Given data.
□ □ □ □ □ □ □

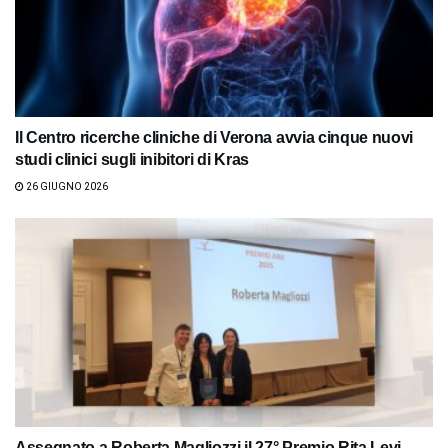
Il Centro ricerche cliniche di Verona avvia cinque nuovi
studi clinici sugli inibitori di Kras
26 GIUGNO 2026
Assegnato a Roberta Magliozzi il 27° Premio Rita Levi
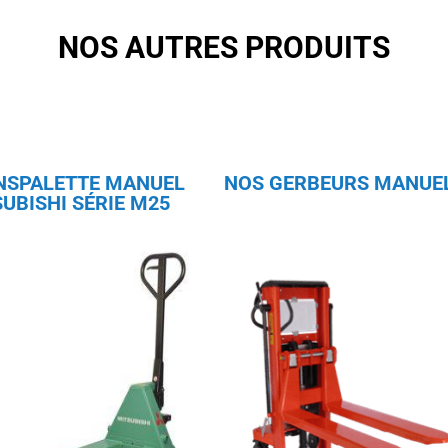
NOS AUTRES PRODUITS
NSPALETTE MANUEL
NOS GERBEURS MANUE
UBISHI SÉRIE M25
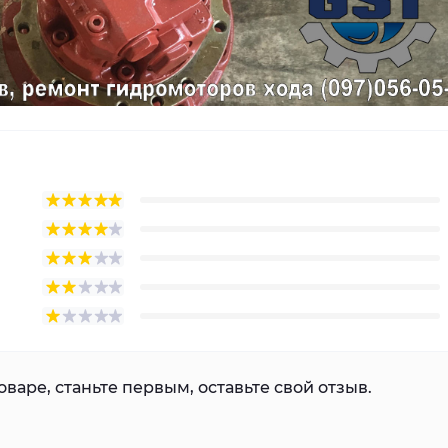
варе, станьте первым, оставьте свой отзыв.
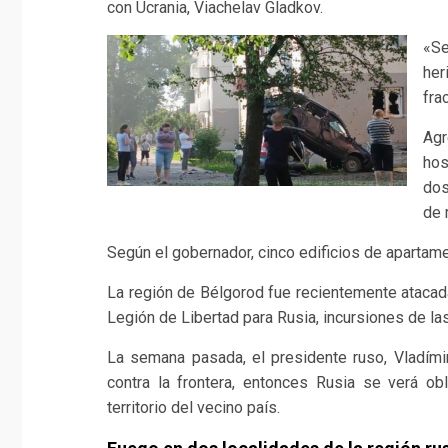
con Ucrania, Viachelav Gladkov.
«Se
her
fra
Agr
hos
dos
de 
Según el gobernador, cinco edificios de apartam
La región de Bélgorod fue recientemente atacad
Legión de Libertad para Rusia, incursiones de la
La semana pasada, el presidente ruso, Vladímir
contra la frontera, entonces Rusia se verá ob
territorio del vecino país.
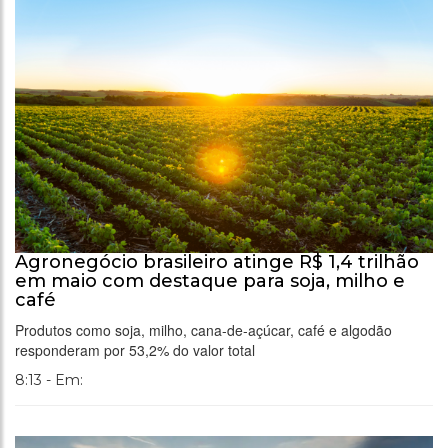
Agronegócio brasileiro atinge R$ 1,4 trilhão
em maio com destaque para soja, milho e
café
Produtos como soja, milho, cana-de-açúcar, café e algodão
responderam por 53,2% do valor total
8:13 - Em:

□ □ □ □ □ □ □

What to produce.
From the line that holds "Produtos como soja, milho, cana-de-açúcar, café" down to the last line of the material, copy every line exactly and add nothing.

Exercise answer.
Produtos como soja, milho, cana-de-açúcar, café e algodão
responderam por 53,2% do valor total
8:13 - Em:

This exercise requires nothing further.